── Dataset excerpts

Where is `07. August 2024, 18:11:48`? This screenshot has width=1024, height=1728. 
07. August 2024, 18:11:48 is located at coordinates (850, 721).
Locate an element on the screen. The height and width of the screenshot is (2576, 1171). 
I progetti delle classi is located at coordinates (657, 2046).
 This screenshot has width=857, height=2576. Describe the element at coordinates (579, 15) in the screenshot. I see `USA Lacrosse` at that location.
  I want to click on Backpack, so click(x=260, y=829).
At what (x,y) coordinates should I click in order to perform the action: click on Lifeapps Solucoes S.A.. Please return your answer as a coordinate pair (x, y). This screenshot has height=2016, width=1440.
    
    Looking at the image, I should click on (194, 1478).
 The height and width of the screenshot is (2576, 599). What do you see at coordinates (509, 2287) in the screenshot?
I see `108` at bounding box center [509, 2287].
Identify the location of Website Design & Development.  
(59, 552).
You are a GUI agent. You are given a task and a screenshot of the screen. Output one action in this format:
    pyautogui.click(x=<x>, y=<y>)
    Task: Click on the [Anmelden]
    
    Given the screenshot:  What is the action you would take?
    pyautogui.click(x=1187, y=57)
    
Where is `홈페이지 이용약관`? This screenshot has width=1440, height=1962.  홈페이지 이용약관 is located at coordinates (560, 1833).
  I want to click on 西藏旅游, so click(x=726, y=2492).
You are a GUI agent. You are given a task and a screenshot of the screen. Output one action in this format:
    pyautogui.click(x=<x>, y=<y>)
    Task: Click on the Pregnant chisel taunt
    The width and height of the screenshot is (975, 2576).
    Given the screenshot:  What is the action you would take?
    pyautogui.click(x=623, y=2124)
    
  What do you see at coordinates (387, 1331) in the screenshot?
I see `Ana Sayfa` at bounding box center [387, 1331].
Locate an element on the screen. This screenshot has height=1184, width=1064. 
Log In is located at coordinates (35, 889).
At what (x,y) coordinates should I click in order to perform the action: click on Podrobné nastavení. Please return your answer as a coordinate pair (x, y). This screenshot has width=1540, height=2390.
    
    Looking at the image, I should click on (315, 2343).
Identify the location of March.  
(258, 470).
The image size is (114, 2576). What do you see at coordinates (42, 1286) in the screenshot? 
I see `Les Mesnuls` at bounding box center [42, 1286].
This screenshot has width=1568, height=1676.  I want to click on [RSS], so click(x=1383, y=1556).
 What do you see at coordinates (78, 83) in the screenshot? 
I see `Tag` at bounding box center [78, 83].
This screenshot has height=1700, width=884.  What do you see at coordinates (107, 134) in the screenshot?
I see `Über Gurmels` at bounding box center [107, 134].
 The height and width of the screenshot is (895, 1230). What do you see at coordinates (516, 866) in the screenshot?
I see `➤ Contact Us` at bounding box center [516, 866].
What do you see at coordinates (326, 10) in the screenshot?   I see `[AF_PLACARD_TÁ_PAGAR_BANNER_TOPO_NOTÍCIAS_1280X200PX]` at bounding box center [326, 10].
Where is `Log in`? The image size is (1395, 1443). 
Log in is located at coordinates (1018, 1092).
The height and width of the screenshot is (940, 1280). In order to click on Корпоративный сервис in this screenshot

────

Once you find the line containing "The image size is (114, 2576).", copy it and every line after it through the end of the records, exactly and nothing else.

The image size is (114, 2576). What do you see at coordinates (42, 1286) in the screenshot? 
I see `Les Mesnuls` at bounding box center [42, 1286].
This screenshot has width=1568, height=1676.  I want to click on [RSS], so click(x=1383, y=1556).
 What do you see at coordinates (78, 83) in the screenshot? 
I see `Tag` at bounding box center [78, 83].
This screenshot has height=1700, width=884.  What do you see at coordinates (107, 134) in the screenshot?
I see `Über Gurmels` at bounding box center [107, 134].
 The height and width of the screenshot is (895, 1230). What do you see at coordinates (516, 866) in the screenshot?
I see `➤ Contact Us` at bounding box center [516, 866].
What do you see at coordinates (326, 10) in the screenshot?   I see `[AF_PLACARD_TÁ_PAGAR_BANNER_TOPO_NOTÍCIAS_1280X200PX]` at bounding box center [326, 10].
Where is `Log in`? The image size is (1395, 1443). 
Log in is located at coordinates (1018, 1092).
The height and width of the screenshot is (940, 1280). In order to click on Корпоративный сервис in this screenshot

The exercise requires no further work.